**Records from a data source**
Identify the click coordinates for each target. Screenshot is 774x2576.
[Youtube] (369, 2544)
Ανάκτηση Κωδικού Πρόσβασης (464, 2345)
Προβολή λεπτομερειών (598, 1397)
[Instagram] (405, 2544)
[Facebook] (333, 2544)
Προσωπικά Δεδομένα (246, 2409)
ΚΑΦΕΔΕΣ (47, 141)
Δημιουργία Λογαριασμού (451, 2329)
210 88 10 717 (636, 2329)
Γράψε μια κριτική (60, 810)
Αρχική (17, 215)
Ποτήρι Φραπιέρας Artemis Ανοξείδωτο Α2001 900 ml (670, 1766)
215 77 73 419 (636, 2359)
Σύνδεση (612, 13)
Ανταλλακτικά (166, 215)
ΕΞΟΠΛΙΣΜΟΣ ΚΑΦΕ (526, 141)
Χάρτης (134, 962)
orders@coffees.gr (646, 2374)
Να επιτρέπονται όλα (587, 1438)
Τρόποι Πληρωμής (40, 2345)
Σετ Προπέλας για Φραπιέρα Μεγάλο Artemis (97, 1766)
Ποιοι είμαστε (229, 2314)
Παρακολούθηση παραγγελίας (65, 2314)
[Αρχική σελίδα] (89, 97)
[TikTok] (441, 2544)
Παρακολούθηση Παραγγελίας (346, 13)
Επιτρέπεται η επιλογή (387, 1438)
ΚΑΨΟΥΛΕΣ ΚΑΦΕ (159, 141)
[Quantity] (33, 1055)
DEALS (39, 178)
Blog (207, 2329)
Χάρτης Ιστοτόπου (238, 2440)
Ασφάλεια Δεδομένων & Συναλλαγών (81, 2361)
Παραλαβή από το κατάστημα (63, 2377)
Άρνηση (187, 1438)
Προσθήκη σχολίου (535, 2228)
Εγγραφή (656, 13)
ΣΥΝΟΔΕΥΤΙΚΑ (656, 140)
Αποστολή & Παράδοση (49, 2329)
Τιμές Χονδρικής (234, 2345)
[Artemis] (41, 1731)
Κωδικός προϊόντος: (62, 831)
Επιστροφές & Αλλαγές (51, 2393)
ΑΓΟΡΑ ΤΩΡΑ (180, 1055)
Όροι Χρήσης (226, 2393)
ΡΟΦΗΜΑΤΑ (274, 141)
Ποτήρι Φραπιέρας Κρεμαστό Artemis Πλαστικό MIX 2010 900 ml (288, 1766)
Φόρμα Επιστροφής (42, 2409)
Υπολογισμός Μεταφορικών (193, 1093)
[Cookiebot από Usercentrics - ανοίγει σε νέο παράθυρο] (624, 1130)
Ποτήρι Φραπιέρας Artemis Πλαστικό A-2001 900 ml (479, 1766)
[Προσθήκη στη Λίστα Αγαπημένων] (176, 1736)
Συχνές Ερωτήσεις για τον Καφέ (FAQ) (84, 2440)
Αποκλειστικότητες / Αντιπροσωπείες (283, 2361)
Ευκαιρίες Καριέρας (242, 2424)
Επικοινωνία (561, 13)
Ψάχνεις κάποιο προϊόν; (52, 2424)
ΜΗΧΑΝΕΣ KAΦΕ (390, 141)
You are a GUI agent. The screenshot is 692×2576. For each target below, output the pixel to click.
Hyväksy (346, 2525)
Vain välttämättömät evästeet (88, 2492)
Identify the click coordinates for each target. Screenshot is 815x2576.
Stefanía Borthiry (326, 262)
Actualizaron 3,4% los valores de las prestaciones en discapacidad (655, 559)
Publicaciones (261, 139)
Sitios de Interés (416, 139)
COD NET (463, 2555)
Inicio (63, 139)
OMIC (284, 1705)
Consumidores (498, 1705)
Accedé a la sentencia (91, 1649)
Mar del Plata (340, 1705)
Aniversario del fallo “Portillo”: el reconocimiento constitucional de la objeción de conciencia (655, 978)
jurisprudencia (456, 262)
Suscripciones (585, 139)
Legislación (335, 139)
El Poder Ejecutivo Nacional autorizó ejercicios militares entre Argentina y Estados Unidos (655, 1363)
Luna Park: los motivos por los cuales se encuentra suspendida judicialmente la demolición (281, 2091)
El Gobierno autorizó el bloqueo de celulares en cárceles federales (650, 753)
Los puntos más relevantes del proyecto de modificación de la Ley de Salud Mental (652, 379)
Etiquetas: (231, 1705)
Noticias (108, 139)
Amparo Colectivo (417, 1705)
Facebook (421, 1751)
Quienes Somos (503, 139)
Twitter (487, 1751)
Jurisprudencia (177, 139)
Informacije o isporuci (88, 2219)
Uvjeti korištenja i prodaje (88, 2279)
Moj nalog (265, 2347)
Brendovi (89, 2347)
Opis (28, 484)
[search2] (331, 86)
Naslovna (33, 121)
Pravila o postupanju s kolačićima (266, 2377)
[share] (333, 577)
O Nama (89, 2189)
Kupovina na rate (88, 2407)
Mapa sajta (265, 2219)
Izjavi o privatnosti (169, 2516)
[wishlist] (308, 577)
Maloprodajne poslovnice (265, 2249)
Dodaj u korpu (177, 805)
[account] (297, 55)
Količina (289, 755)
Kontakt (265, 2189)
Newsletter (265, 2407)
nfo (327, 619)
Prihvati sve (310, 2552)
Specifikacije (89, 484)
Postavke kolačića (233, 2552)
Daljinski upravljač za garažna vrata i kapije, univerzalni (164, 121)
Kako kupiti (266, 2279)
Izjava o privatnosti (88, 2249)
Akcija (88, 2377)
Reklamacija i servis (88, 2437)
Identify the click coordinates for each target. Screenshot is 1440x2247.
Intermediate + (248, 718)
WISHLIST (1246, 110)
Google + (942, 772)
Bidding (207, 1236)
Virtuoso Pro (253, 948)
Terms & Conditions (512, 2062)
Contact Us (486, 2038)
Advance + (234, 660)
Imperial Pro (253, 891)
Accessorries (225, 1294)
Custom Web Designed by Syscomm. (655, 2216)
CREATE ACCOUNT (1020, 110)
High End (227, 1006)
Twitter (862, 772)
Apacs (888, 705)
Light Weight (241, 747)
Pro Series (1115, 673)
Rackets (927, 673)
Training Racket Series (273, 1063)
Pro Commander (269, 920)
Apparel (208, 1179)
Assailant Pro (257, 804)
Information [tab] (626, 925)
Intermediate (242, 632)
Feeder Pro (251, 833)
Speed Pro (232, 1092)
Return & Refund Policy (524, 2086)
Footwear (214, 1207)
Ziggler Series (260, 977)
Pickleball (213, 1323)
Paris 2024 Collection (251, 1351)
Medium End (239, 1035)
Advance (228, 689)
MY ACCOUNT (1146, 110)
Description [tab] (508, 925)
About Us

**PROBLEM TO WORK ON**
Going back to the entries above, set down exactly the lines that begin at the one with "[share] (333, 577)" and end at the one with "CREATE ACCOUNT (1020, 110)", both included, and nothing else.

**WRITTEN SOLUTION**
[share] (333, 577)
O Nama (89, 2189)
Kupovina na rate (88, 2407)
Mapa sajta (265, 2219)
Izjavi o privatnosti (169, 2516)
[wishlist] (308, 577)
Maloprodajne poslovnice (265, 2249)
Dodaj u korpu (177, 805)
[account] (297, 55)
Količina (289, 755)
Kontakt (265, 2189)
Newsletter (265, 2407)
nfo (327, 619)
Prihvati sve (310, 2552)
Specifikacije (89, 484)
Postavke kolačića (233, 2552)
Daljinski upravljač za garažna vrata i kapije, univerzalni (164, 121)
Kako kupiti (266, 2279)
Izjava o privatnosti (88, 2249)
Akcija (88, 2377)
Reklamacija i servis (88, 2437)
Identify the click coordinates for each target. Screenshot is 1440x2247.
Intermediate + (248, 718)
WISHLIST (1246, 110)
Google + (942, 772)
Bidding (207, 1236)
Virtuoso Pro (253, 948)
Terms & Conditions (512, 2062)
Contact Us (486, 2038)
Advance + (234, 660)
Imperial Pro (253, 891)
Accessorries (225, 1294)
Custom Web Designed by Syscomm. (655, 2216)
CREATE ACCOUNT (1020, 110)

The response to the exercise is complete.